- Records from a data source
== == ==

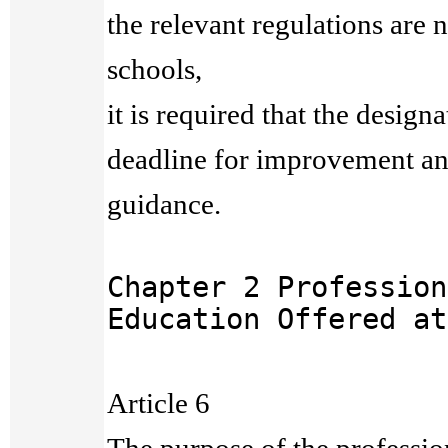
the relevant regulations are 
schools,
it is required that the designa
deadline for improvement an
guidance.
Chapter 2 Profession
Education Offered at
Article 6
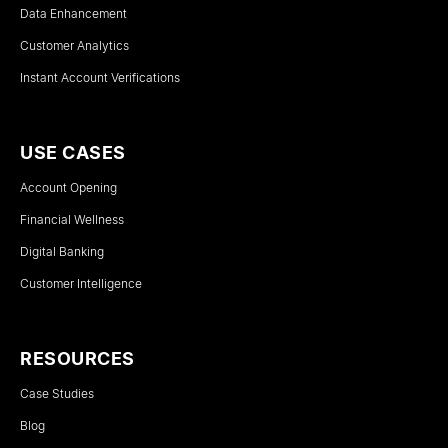
Data Enhancement
Customer Analytics
Instant Account Verifications
USE CASES
Account Opening
Financial Wellness
Digital Banking
Customer Intelligence
RESOURCES
Case Studies
Blog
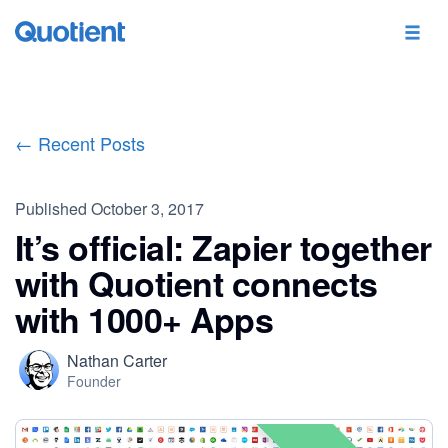
← Recent Posts
Published
October 3, 2017
It’s official: Zapier together
with Quotient connects
with 1000+ Apps
Nathan Carter
Founder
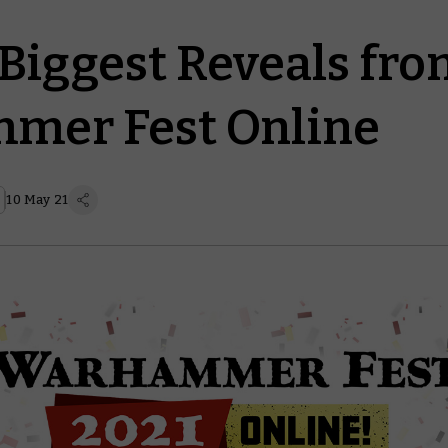
 Biggest Reveals fr
mer Fest Online
10 May 21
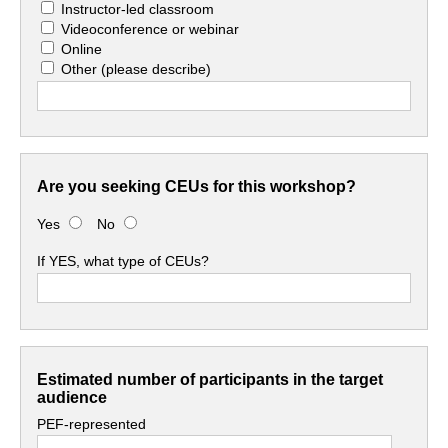
Instructor-led classroom
Videoconference or webinar
Online
Other
(please describe)
Are you seeking CEUs for this workshop?
Yes
No
If YES, what type of CEUs?
Estimated number of participants in the target
audience
PEF-represented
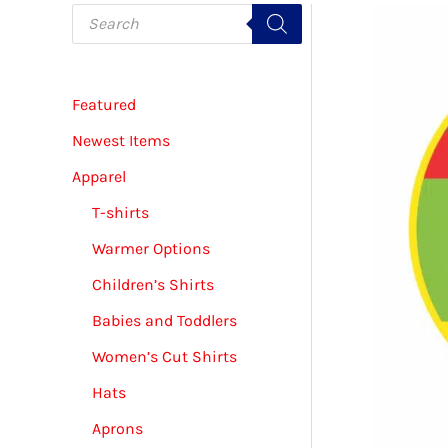
P
r
o
d
u
c
Featured
t
s
s
Newest Items
e
a
Apparel
r
c
T-shirts
h
Warmer Options
Children’s Shirts
Babies and Toddlers
Women’s Cut Shirts
Hats
Aprons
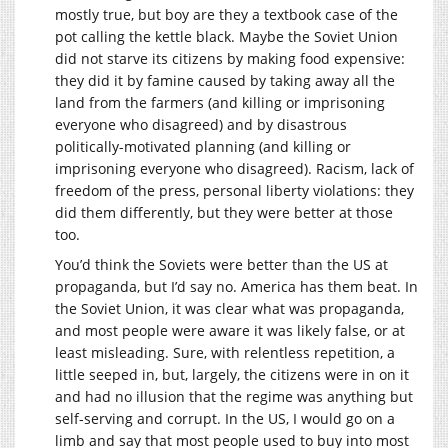
mostly true, but boy are they a textbook case of the
pot calling the kettle black. Maybe the Soviet Union
did not starve its citizens by making food expensive:
they did it by famine caused by taking away all the
land from the farmers (and killing or imprisoning
everyone who disagreed) and by disastrous
politically-motivated planning (and killing or
imprisoning everyone who disagreed). Racism, lack of
freedom of the press, personal liberty violations: they
did them differently, but they were better at those
too.
You’d think the Soviets were better than the US at
propaganda, but I’d say no. America has them beat. In
the Soviet Union, it was clear what was propaganda,
and most people were aware it was likely false, or at
least misleading. Sure, with relentless repetition, a
little seeped in, but, largely, the citizens were in on it
and had no illusion that the regime was anything but
self-serving and corrupt. In the US, I would go on a
limb and say that most people used to buy into most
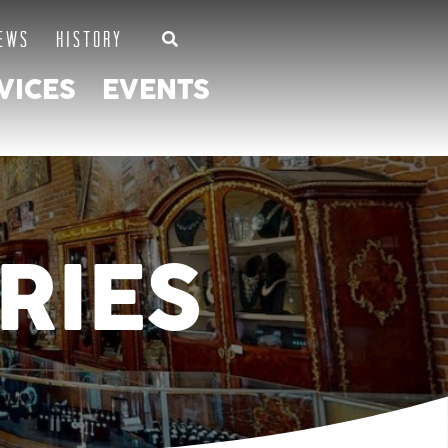
EWS
HISTORY
VICES
EVENTS
RIES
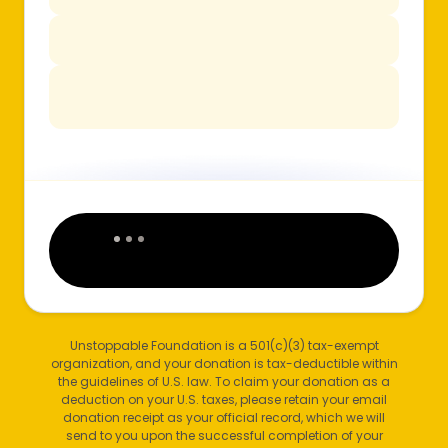
Unstoppable Foundation is a 501(c)(3) tax-exempt
organization, and your donation is tax-deductible within
the guidelines of U.S. law. To claim your donation as a
deduction on your U.S. taxes, please retain your email
donation receipt as your official record, which we will
send to you upon the successful completion of your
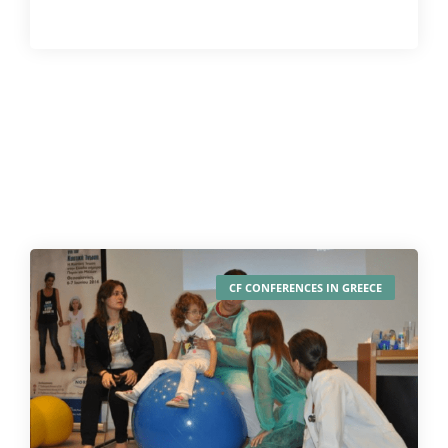
CF CONFERENCES IN GREECE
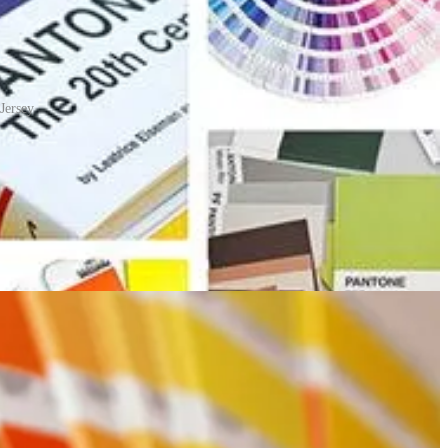
Jersey
n one side with a series of related colour swatches and then bound
dless of the equipment used to produce the colour. This system has
o mix the right proportions of the cyan, magenta, yellow and black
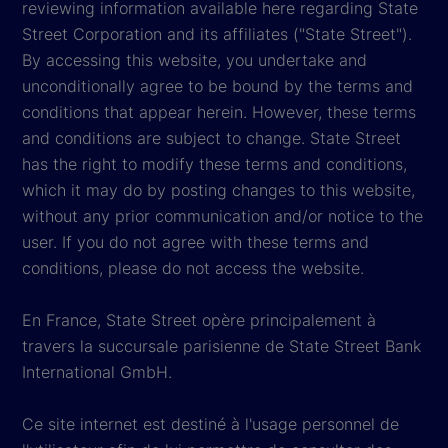
reviewing information available here regarding State
Street Corporation and its affiliates ("State Street").
By accessing this website, you undertake and
unconditionally agree to be bound by the terms and
conditions that appear herein. However, these terms
and conditions are subject to change. State Street
has the right to modify these terms and conditions,
which it may do by posting changes to this website,
without any prior communication and/or notice to the
user. If you do not agree with these terms and
conditions, please do not access the website.
En France, State Street opère principalement à
travers la succursale parisienne de State Street Bank
International GmbH.
Ce site internet est destiné à l'usage personnel de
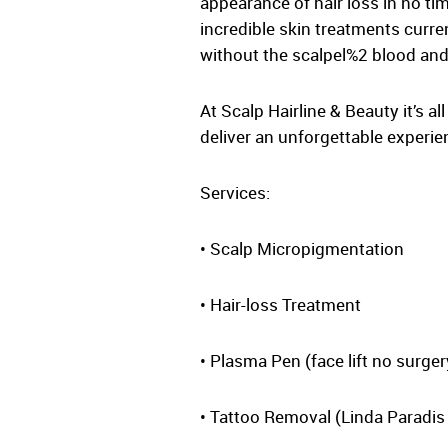
appearance of hair loss in no t
incredible skin treatments curre
without the scalpel%2 blood and 
At Scalp Hairline & Beauty it’s a
deliver an unforgettable experie
Services:
• Scalp Micropigmentation
• Hair-loss Treatment
• Plasma Pen (face lift no surger
• Tattoo Removal (Linda Paradis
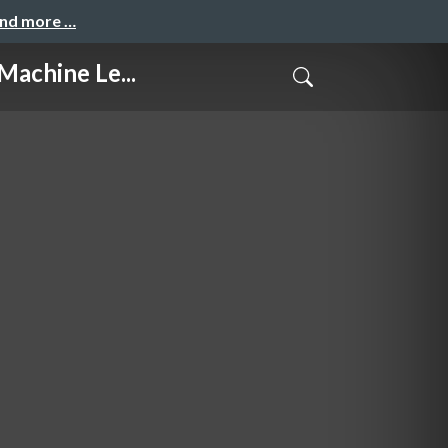
and more …
hine Le...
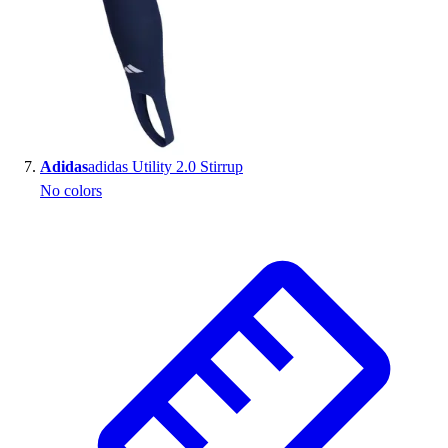
Adidas
adidas Utility 2.0 Stirrup
No colors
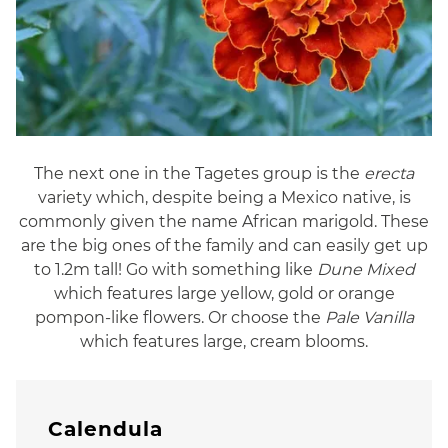
The next one in the Tagetes group is the
erecta
variety which, despite being a Mexico native, is
commonly given the name African marigold. These
are the big ones of the family and can easily get up
to 1.2m tall! Go with something like
Dune Mixed
which features large yellow, gold or orange
pompon-like flowers. Or choose the
Pale Vanilla
which features large, cream blooms.
Calendula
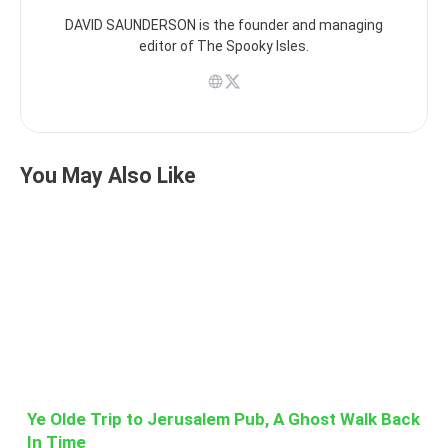
DAVID SAUNDERSON is the founder and managing
editor of The Spooky Isles.
You May Also Like
Ye Olde Trip to Jerusalem Pub, A Ghost Walk Back
In Time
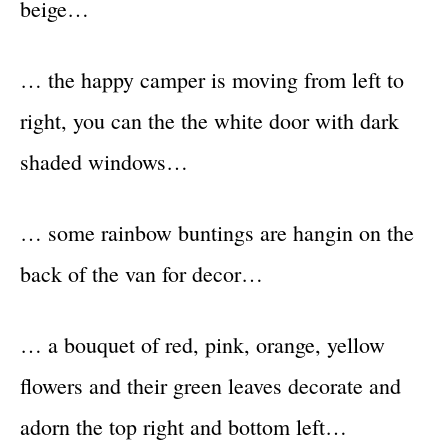
beige…
… the happy camper is moving from left to
right, you can the the white door with dark
shaded windows…
… some rainbow buntings are hangin on the
back of the van for decor…
… a bouquet of red, pink, orange, yellow
flowers and their green leaves decorate and
adorn the top right and bottom left…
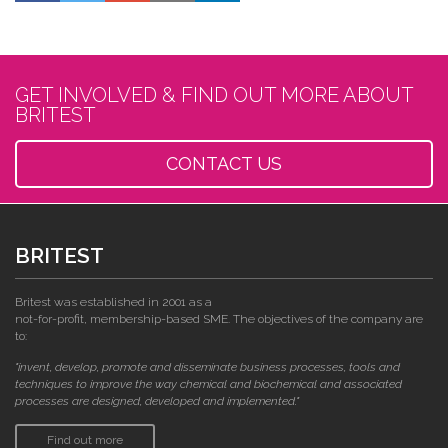
GET INVOLVED & FIND OUT MORE ABOUT
BRITEST
CONTACT US
BRITEST
Britest was established in 2001 as a
not-for-profit, membership-based SME. The objectives of the company are
to:
"invent, develop, promote and disseminate business processes, tools and
techniques to improve the way chemical and biochemical and associated
processes are designed, developed and implemented."
Find out more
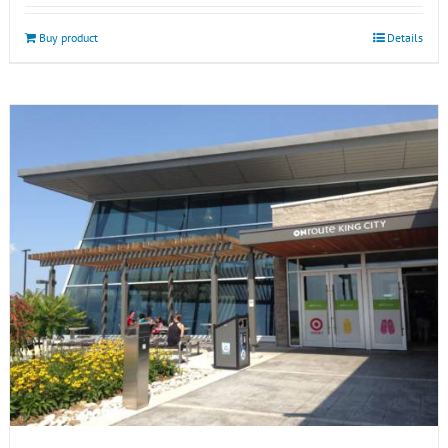
Buy product
Details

== == ==

- Exercise aim
Every record above, copied exactly and without a single picture, makes up the answer.

- Exercise response
the relevant regulations are 
schools,
it is required that the designa
deadline for improvement an
guidance.
Chapter 2 Profession
Education Offered at
Article 6
Data Enhancement
Customer Analytics
Instant Account Verifications
USE CASES
Account Opening
Financial Wellness
Digital Banking
Customer Intelligence
RESOURCES
Case Studies
Blog
← Recent Posts
Published
October 3, 2017
It’s official: Zapier together
with Quotient connects
with 1000+ Apps
Nathan Carter
Founder
 Biggest Reveals fr
mer Fest Online
10 May 21
Instructor-led classroom
Videoconference or webinar
Online
Other
(please describe)
Are you seeking CEUs for this workshop?
Yes
No
If YES, what type of CEUs?
Estimated number of participants in the target
audience
PEF-represented
P
r
o
d
u
c
Featured
t
s
s
Newest Items
e
a
Apparel
r
c
T-shirts
h
Warmer Options
Children’s Shirts
Babies and Toddlers
Women’s Cut Shirts
Hats
Aprons
mostly true, but boy are they a textbook case of the
pot calling the kettle black. Maybe the Soviet Union
did not starve its citizens by making food expensive:
they did it by famine caused by taking away all the
land from the farmers (and killing or imprisoning
everyone who disagreed) and by disastrous
politically-motivated planning (and killing or
imprisoning everyone who disagreed). Racism, lack of
freedom of the press, personal liberty violations: they
did them differently, but they were better at those
too.
You’d think the Soviets were better than the US at
propaganda, but I’d say no. America has them beat. In
the Soviet Union, it was clear what was propaganda,
and most people were aware it was likely false, or at
least misleading. Sure, with relentless repetition, a
little seeped in, but, largely, the citizens were in on it
and had no illusion that the regime was anything but
self-serving and corrupt. In the US, I would go on a
limb and say that most people used to buy into most
EWS
HISTORY
VICES
EVENTS
RIES
Unstoppable Foundation is a 501(c)(3) tax-exempt
organization, and your donation is tax-deductible within
the guidelines of U.S. law. To claim your donation as a
deduction on your U.S. taxes, please retain your email
donation receipt as your official record, which we will
send to you upon the successful completion of your
CF CONFERENCES IN GREECE
Jersey
n one side with a series of related colour swatches and then bound
dless of the equipment used to produce the colour. This system has
o mix the right proportions of the cyan, magenta, yellow and black
reviewing information available here regarding State
Street Corporation and its affiliates ("State Street").
By accessing this website, you undertake and
unconditionally agree to be bound by the terms and
conditions that appear herein. However, these terms
and conditions are subject to change. State Street
has the right to modify these terms and conditions,
which it may do by posting changes to this website,
without any prior communication and/or notice to the
user. If you do not agree with these terms and
conditions, please do not access the website.
En France, State Street opère principalement à
travers la succursale parisienne de State Street Bank
International GmbH.
Ce site internet est destiné à l'usage personnel de
appearance of hair loss in no t
incredible skin treatments curre
without the scalpel%2 blood and 
At Scalp Hairline & Beauty it’s a
deliver an unforgettable experie
Services:
• Scalp Micropigmentation
• Hair-loss Treatment
• Plasma Pen (face lift no surger
• Tattoo Removal (Linda Paradis
and more …
hine Le...
Adidas
adidas Utility 2.0 Stirrup
No colors
The next one in the Tagetes group is the
erecta
variety which, despite being a Mexico native, is
commonly given the name African marigold. These
are the big ones of the family and can easily get up
to 1.2m tall! Go with something like
Dune Mixed
which features large yellow, gold or orange
pompon-like flowers. Or choose the
Pale Vanilla
which features large, cream blooms.
Calendula
DAVID SAUNDERSON is the founder and managing
editor of The Spooky Isles.
You May Also Like
Ye Olde Trip to Jerusalem Pub, A Ghost Walk Back
In Time
beige…
… the happy camper is moving from left to
right, you can the the white door with dark
shaded windows…
… some rainbow buntings are hangin on the
back of the van for decor…
… a bouquet of red, pink, orange, yellow
flowers and their green leaves decorate and
adorn the top right and bottom left…
GET INVOLVED & FIND OUT MORE ABOUT
BRITEST
CONTACT US
BRITEST
Britest was established in 2001 as a
not-for-profit, membership-based SME. The objectives of the company are
to:
"invent, develop, promote and disseminate business processes, tools and
techniques to improve the way chemical and biochemical and associated
processes are designed, developed and implemented."
Find out more
Buy product
Details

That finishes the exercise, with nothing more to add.